Bastaba con remar a la orilla y examinar el número – cada vez mayor – de almas que allí se encontraban, cobrar el óvolo correspondiente, y empezar el último viaje, el largo y pervertido pase hacia las puertas negras y eternas del inframundo. Recorrería el río de las aflicciones, o tal vez el Estigia, el vasto río del odio, lleno de las almas perdidas, condenadas a vagar por sus acciones, sin poder llegar jamás al fétido Hades, hogar de la muerte, la oscuridad y el olvido.

El oficio había proporcionado a Caronte de una notable sabiduría. Egoísmo, guerras, destrucción y muerte; ésas solían ser la referencias del perdido y viciado mundo de los vivos, los mortales, que eran incapaces de sobrevivir en conjunto. Cada cierto tiempo llegaban a las orillas del río un centenar de almas, producto de algún conflicto en el que los mortales, los imperfectos y débiles mortales habían perecido en cuerpo material. Era su trabajo guiarlas a través de uno de los cinco ríos del infierno, o vigilar su estancia atormentada durante los cien años que debían vagar en caso de no cumplir con el tributo.

Pero esta vez, la orilla estaba vacía, completamente vacía. Caronte regresaba de un viaje que había compartido con un único hombre. Un hombre extremadamente viejo, de cara arrugada y maltratada. Este hombre, a diferencia de numerosas almas que vagaban por el río, era sumamente silencioso. Sus ojos reflejaban el deseo y una felicidad inexplicable. Este hombre no habló. No hizo preguntas. Simplemente se dejó llevar, sin siquiera mirar a las aguas profundas y fétidas del olvido infernal. Tampoco pronunció palabra alguna al desembarcar en el Tártaro, el mundo de las tinieblas.

Caronte pudo verlo, con sus eternos ojos, cansados y pesados, mientras se adentraba en la oscuridad infinita hacia las tierras del la muerte y el olvido. Caronte desembarcó en la orilla y bajó del bote. Se detuvo y miró hacia donde, infinitas veces había visto el cúmulo de almas desesperadas que venían en busca de refugio. Caronte sonrió, por primera vez en eternos años, flexionó los antiguos músculos de su cara, por primera vez desde que las deidades superiores lo condenaran al oficio. Se sentó en la barca y sintió la sensación casi olvidada del descanso. Sabía que el hombre que acabada de cruzar el río de la pena, el hombre silencioso y extremadamente viejo, el hombre que tal vez era el sobreviviente de una vasta y eterna guerra, era el último hombre muerto.

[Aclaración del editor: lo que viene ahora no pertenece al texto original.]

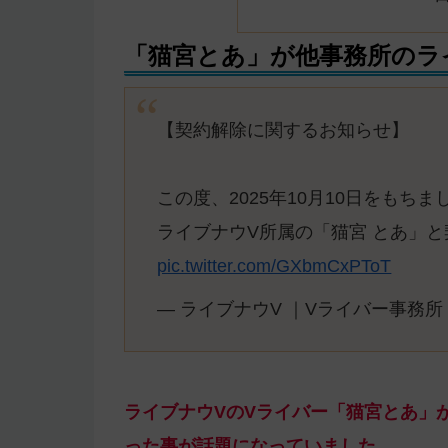
「猫宮とあ」が他事務所のラ
【契約解除に関するお知らせ】
この度、2025年10月10日をもちま
ライブナウV所属の「猫宮 とあ」
pic.twitter.com/GXbmCxPToT
— ライブナウV ｜Vライバー事務所 (@
ライブナウVのVライバー「猫宮とあ」
った事が話題になっていました。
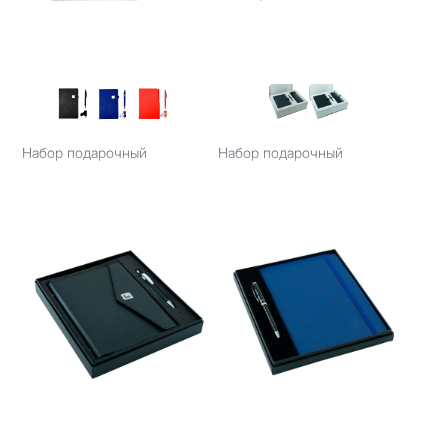
Набор подарочный
Набор подарочный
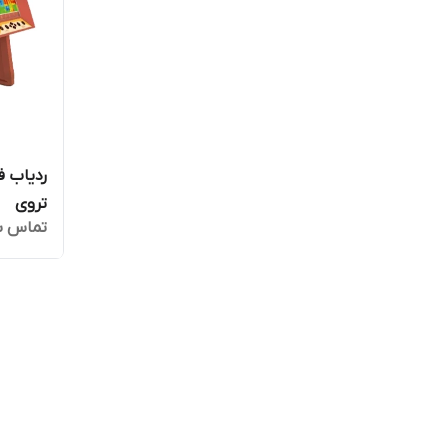
تروی
تماس ب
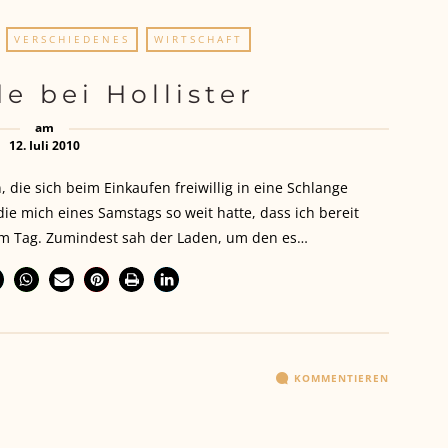
VERSCHIEDENES
WIRTSCHAFT
e bei Hollister
am
12. Juli 2010
 die sich beim Einkaufen freiwillig in eine Schlange
ie mich eines Samstags so weit hatte, dass ich bereit
 am Tag. Zumindest sah der Laden, um den es…
KOMMENTIEREN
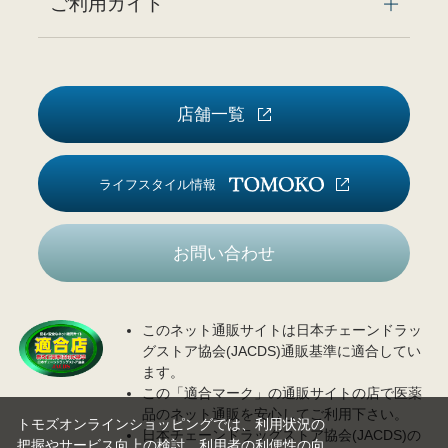
ご利用ガイド
店舗一覧
ライフスタイル情報
お問い合わせ
このネット通販サイトは日本チェーンドラッ
グストア協会(JACDS)通販基準に適合してい
ます。
この「適合マーク」の通販サイトの店で医薬
品のネット通販を安心してご利用下さい。
トモズオンラインショッピングでは、利用状況の
日本チェーンドラッグストア協会(JACDS)の
把握やサービス向上の検討、利用者の利便性の向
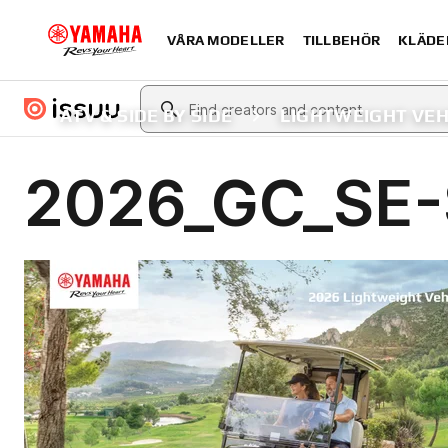
VÅRA MODELLER
TILLBEHÖR
KLÄDE
ATV & SIDE BY SIDE
LIGHTWEIGHT VEH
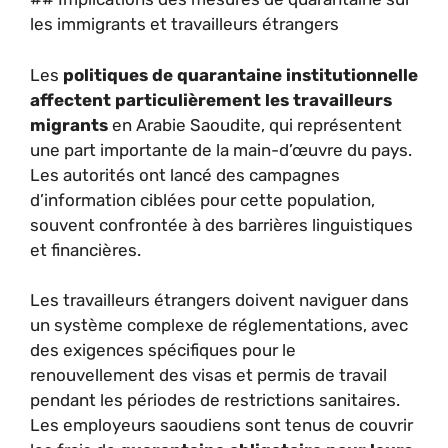
les immigrants et travailleurs étrangers
Les
politiques de quarantaine institutionnelle
affectent particulièrement les travailleurs
migrants
en Arabie Saoudite, qui représentent
une part importante de la main-d’œuvre du pays.
Les autorités ont lancé des campagnes
d’information ciblées pour cette population,
souvent confrontée à des barrières linguistiques
et financières.
Les travailleurs étrangers doivent naviguer dans
un système complexe de réglementations, avec
des exigences spécifiques pour le
renouvellement des visas et permis de travail
pendant les périodes de restrictions sanitaires.
Les employeurs saoudiens sont tenus de couvrir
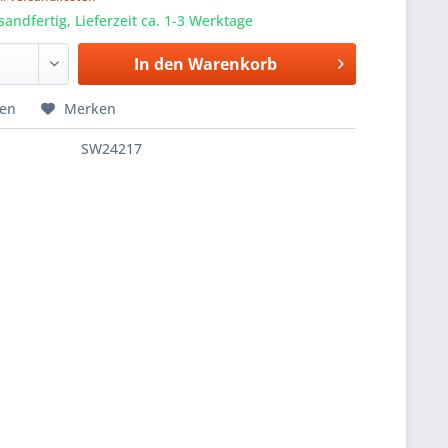
sandfertig, Lieferzeit ca. 1-3 Werktage
In den
Warenkorb
hen
Merken
SW24217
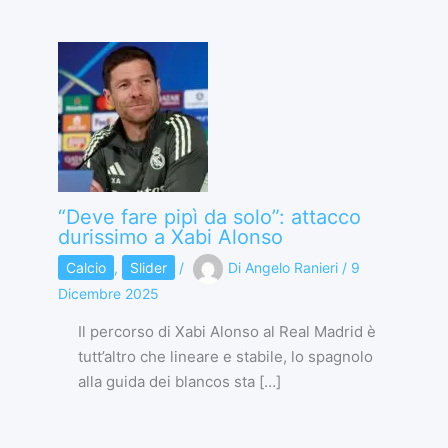
“Deve fare pipì da solo”: attacco
durissimo a Xabi Alonso
Calcio
,
Slider
/
Di
Angelo Ranieri
/
9
Dicembre 2025
Il percorso di Xabi Alonso al Real Madrid è
tutt’altro che lineare e stabile, lo spagnolo
alla guida dei blancos sta […]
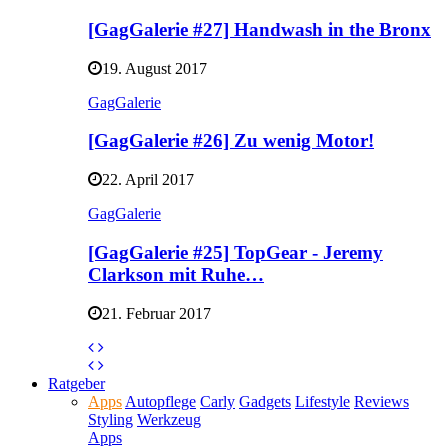
[GagGalerie #27] Handwash in the Bronx
19. August 2017
GagGalerie
[GagGalerie #26] Zu wenig Motor!
22. April 2017
GagGalerie
[GagGalerie #25] TopGear - Jeremy
Clarkson mit Ruhe…
21. Februar 2017
Ratgeber
Apps
Autopflege
Carly
Gadgets
Lifestyle
Reviews
Styling
Werkzeug
Apps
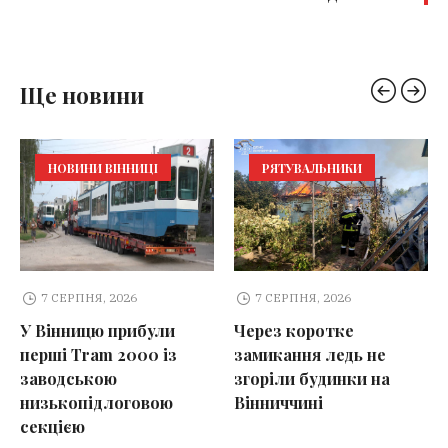
Ще новини
НОВИНИ ВІННИЦІ
РЯТУВАЛЬНИКИ
7 СЕРПНЯ, 2026
7 СЕРПНЯ, 2026
У Вінницю прибули
Через коротке
перші Tram 2000 із
замикання ледь не
заводською
згоріли будинки на
низькопідлоговою
Вінниччині
секцією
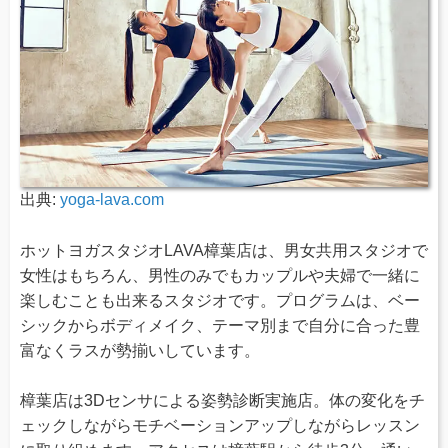
出典:
yoga-lava.com
ホットヨガスタジオLAVA樟葉店は、男女共用スタジオで
女性はもちろん、男性のみでもカップルや夫婦で一緒に
楽しむことも出来るスタジオです。プログラムは、ベー
シックからボディメイク、テーマ別まで自分に合った豊
富なくラスが勢揃いしています。
樟葉店は3Dセンサによる姿勢診断実施店。体の変化をチ
ェックしながらモチベーションアップしながらレッスン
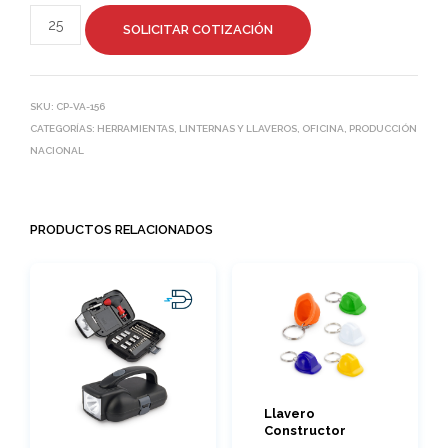
SOLICITAR COTIZACIÓN
SKU:
CP-VA-156
CATEGORÍAS:
HERRAMIENTAS, LINTERNAS Y LLAVEROS
,
OFICINA
,
PRODUCCIÓN
NACIONAL
PRODUCTOS RELACIONADOS
Llavero
Constructor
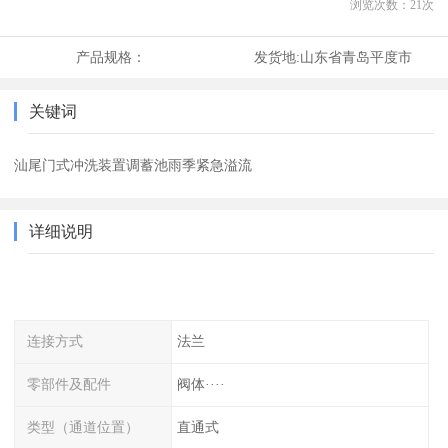
浏览次数：
21
次
产品规格：
发货地:
山东省青岛平度市
关键词
汕尾门式冲洗装置调蓄池雨季紧急溢流
详细说明
连接方式
法兰
零部件及配件
阀体····
类型（通道位置）
直通式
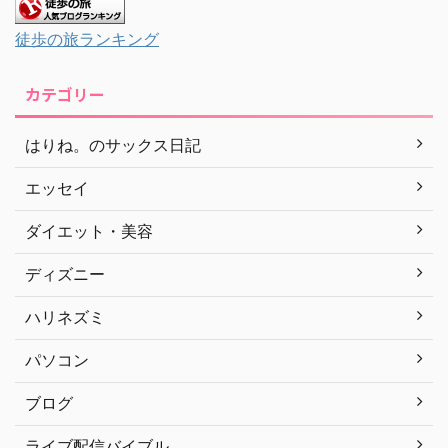
徒歩の旅ランキング
カテゴリー
はりね。のサックス日記
エッセイ
ダイエット・美容
ディズニー
ハリネズミ
パソコン
ブログ
ライブ配信バイブル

Nota: Tal vez muchos lectores noten que la historia es en su totalidad, casi idéntica al relato “Caronte” de Lord Dunsany. Debo decir, que aunque parezca increíble, es mera casualidad. Se me ocurrió la idea, y al investigar en la web sobre el personaje, me encontré con el relato del ya citado autor. Decidí entonces publicar el relato (aunque parezca paráfrasis) y de esa manera rendir tributo al relato que menciono.